Re: [RFC PATCH 2/4] swap: apply new local_schedule_work_on() interface

From: Leonardo Brás
Date: Mon Aug 28 2023 - 20:19:06 EST


On Tue, 2023-08-08 at 16:39 -0300, Marcelo Tosatti wrote:
> On Sat, Jul 29, 2023 at 05:37:33AM -0300, Leonardo Bras wrote:
> > Make use of the new local_*lock_n*() and local_schedule_work_on() interface
> > to improve performance & latency on PREEMTP_RT kernels.
> >
> > For functions that may be scheduled in a different cpu, replace
> > local_*lock*() by local_lock_n*(), and replace schedule_work_on() by
> > local_schedule_work_on(). The same happens for flush_work() and
> > local_flush_work().
> >
> > This should bring no relevant performance impact on non-RT kernels:
> > For functions that may be scheduled in a different cpu, the local_*lock's
> > this_cpu_ptr() becomes a per_cpu_ptr(smp_processor_id()).
> >
> > Signed-off-by: Leonardo Bras <leobras@xxxxxxxxxx>
> > ---
> > mm/swap.c | 18 +++++++++---------
> > 1 file changed, 9 insertions(+), 9 deletions(-)
>
> Leo,
>
> I think the interruptions should rather be removed for both
> CONFIG_PREEMPT_RT AND !CONFIG_PREEMPT_RT.
>
> The impact of grabbing locks must be properly analyzed and not
> "rejected blindly".

Yes, I agree with the idea, but we have been noticing a lot of rejection for
these ideas lately, as the maintainers perceive this as a big change.
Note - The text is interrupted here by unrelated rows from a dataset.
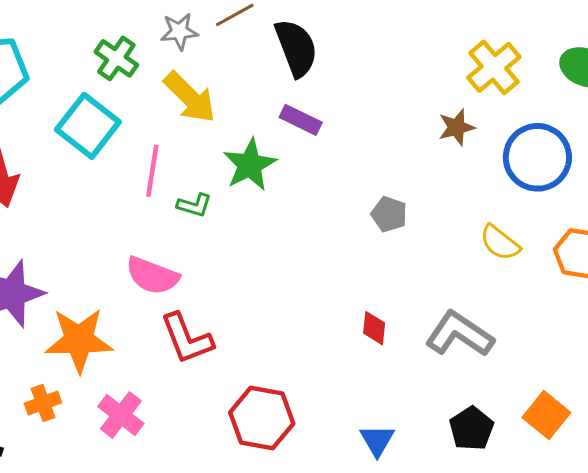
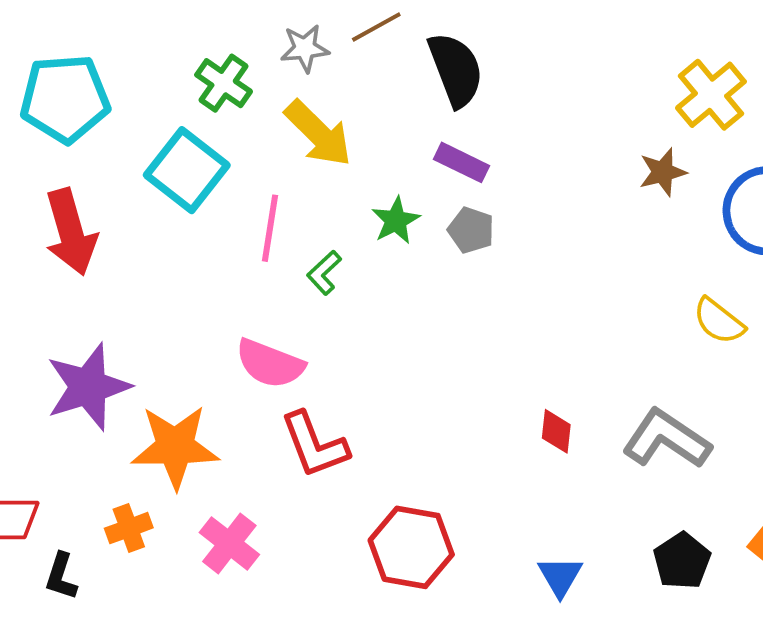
green star: (250, 165) -> (396, 220), size x0.7
green L-shape: (194, 205) -> (324, 273), turned 120
gray pentagon: (389, 214) -> (471, 230), moved

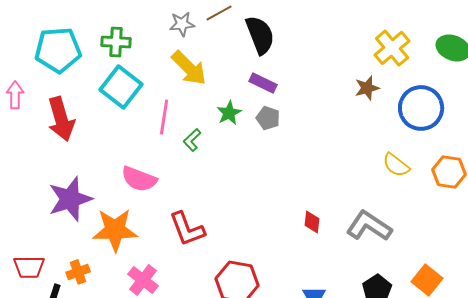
green cross: (224, 83) -> (116, 42), moved, turned -32
pink semicircle: (270, 364) -> (139, 179), moved
orange cross: (129, 528) -> (78, 272), moved

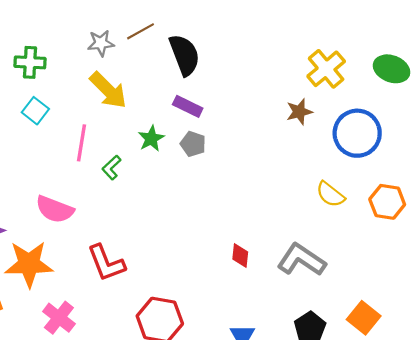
cyan square: (121, 87) -> (35, 111), size x0.6

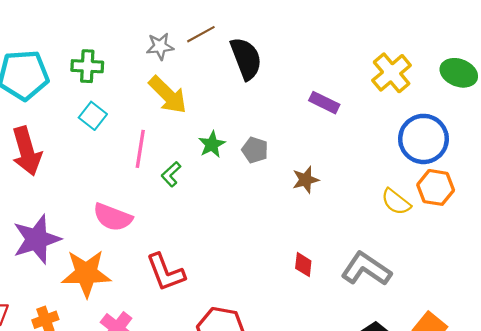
purple rectangle: (188, 106) -> (324, 103), moved
brown star: (299, 112) -> (306, 180), moved
orange hexagon: (387, 202) -> (436, 187), moved

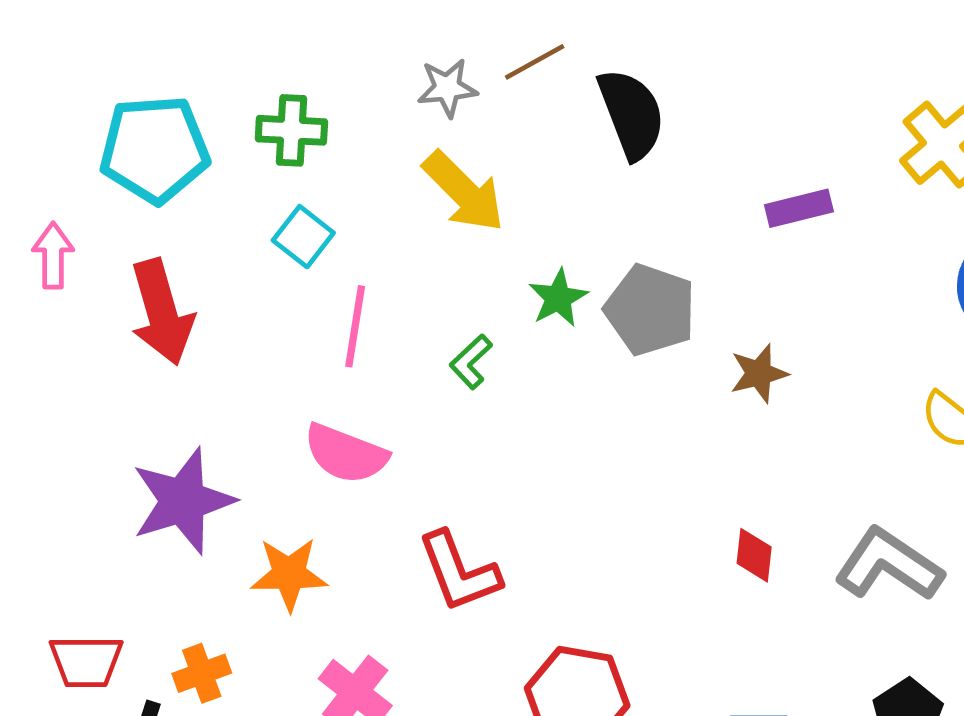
purple rectangle: (324, 103) -> (799, 208), turned -40
pink line: (140, 149) -> (355, 326), moved
gray pentagon: (255, 150) -> (650, 310), size x1.6
orange star: (86, 273) -> (289, 574), size x0.7

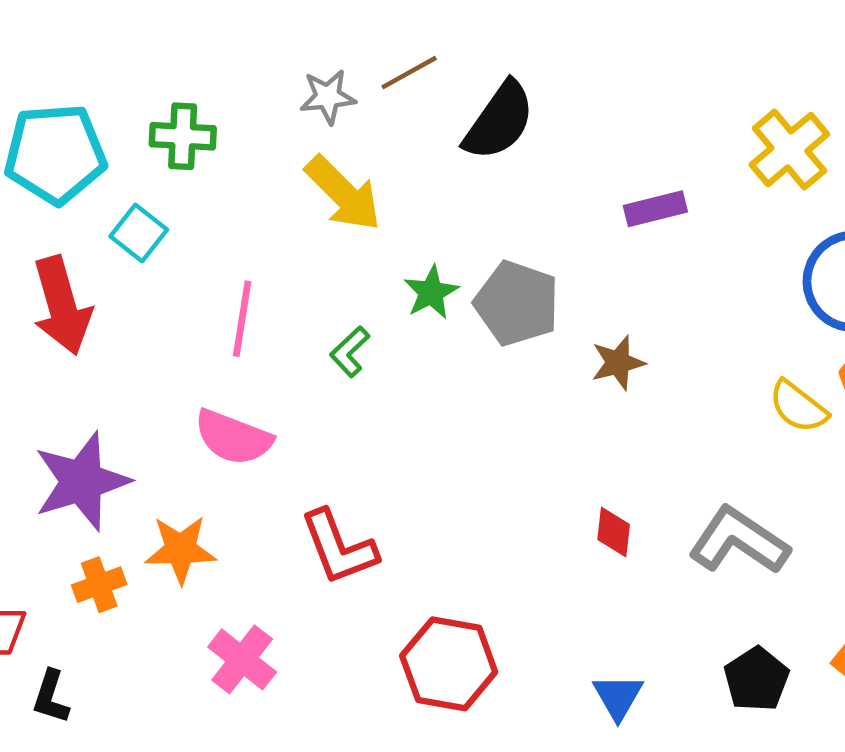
black semicircle: (631, 114) -> (499, 121), turned 56
cyan square: (303, 237) -> (139, 233), moved
orange cross: (202, 673) -> (99, 585), moved

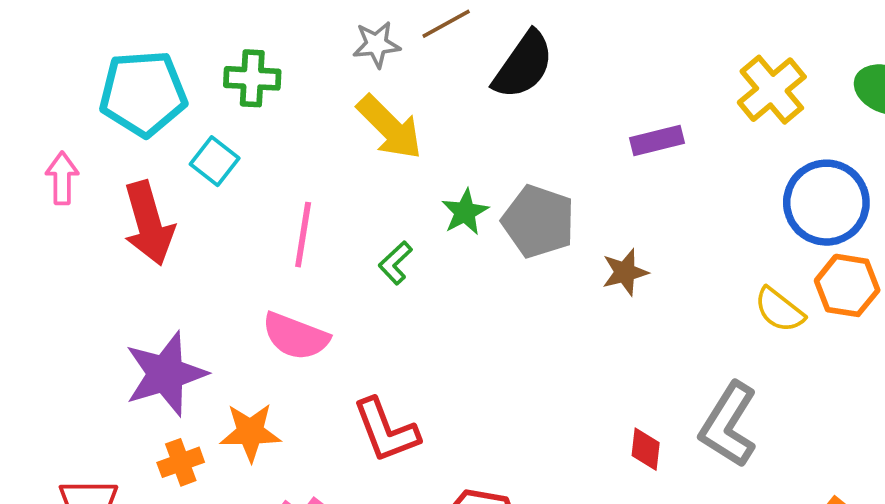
red diamond: (614, 532) -> (646, 449), moved
gray L-shape: (739, 541) -> (728, 425), turned -92

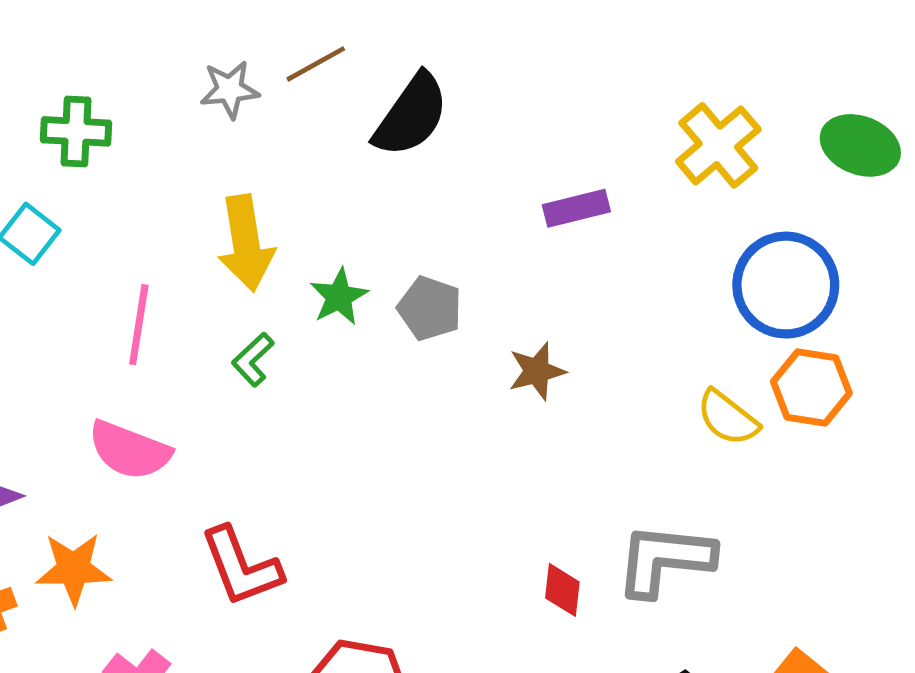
yellow arrow: (390, 127) -> (246, 243), moved, turned 36
gray pentagon: (538, 221) -> (430, 308), size x0.7
gray L-shape: (728, 425) -> (665, 560), turned 64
My idea here is to provide a general way to improve the PREEMPT_RT scenarios CPU
Isolation, even though there is resistance in !PREEMPT_RT case.

As I commented, spinlocks are already held by PREEMPT_RT's local_locks hotpaths,
and yet are using schedule_work_on() to have remote work done. This patch tries
to solve this by using spin_lock(remote_cpu_lock) instead and save a lot of
cycles while decreasing IPI at the remote cpu.

It looks a simple solution, improving isolation and performance on PREEMPT_RT
with no visible drawbacks. I agree the interface is not ideal, and for that I
really need you guys help.

I understand that having this change merged, we will have more precedence to
discuss performance for the !PREEMPT_RT case.

What do you think on that?

Thanks!
Leo

>
> Example:
>
> commit 01b44456a7aa7c3b24fa9db7d1714b208b8ef3d8
> Author: Mel Gorman <mgorman@xxxxxxxxxxxxxxxxxxx>
> Date: Fri Jun 24 13:54:23 2022 +0100
>
> mm/page_alloc: replace local_lock with normal spinlock
>
> struct per_cpu_pages is no longer strictly local as PCP lists can be
> drained remotely using a lock for protection. While the use of local_lock
> works, it goes against the intent of local_lock which is for "pure CPU
> local concurrency control mechanisms and not suited for inter-CPU
> concurrency control" (Documentation/locking/locktypes.rst)
>
> local_lock protects against migration between when the percpu pointer is
> accessed and the pcp->lock acquired. The lock acquisition is a preemption
> point so in the worst case, a task could migrate to another NUMA node and
> accidentally allocate remote memory. The main requirement is to pin the
> task to a CPU that is suitable for PREEMPT_RT and !PREEMPT_RT.
>